Data for the task -
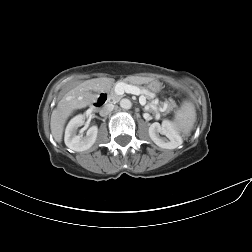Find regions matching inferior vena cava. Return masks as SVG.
Instances as JSON below:
<instances>
[{"label": "inferior vena cava", "instance_id": "inferior-vena-cava-1", "mask_svg": "<svg viewBox=\"0 0 252 252\" xmlns=\"http://www.w3.org/2000/svg\"><path fill=\"white\" fill-rule=\"evenodd\" d=\"M114 109L113 104H106L104 105L101 110H100V115L101 116H106L108 115L112 110Z\"/></svg>", "mask_w": 252, "mask_h": 252}]
</instances>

Exercise brief - Repeat the data in full and exactly. Omit pictures.

Solution for this problem -
Find regions matching inferior vena cava. Return masks as SVG.
Instances as JSON below:
<instances>
[{"label": "inferior vena cava", "instance_id": "inferior-vena-cava-1", "mask_svg": "<svg viewBox=\"0 0 252 252\" xmlns=\"http://www.w3.org/2000/svg\"><path fill=\"white\" fill-rule=\"evenodd\" d=\"M114 109L113 104H106L104 105L101 110H100V115L101 116H106L108 115L112 110Z\"/></svg>", "mask_w": 252, "mask_h": 252}]
</instances>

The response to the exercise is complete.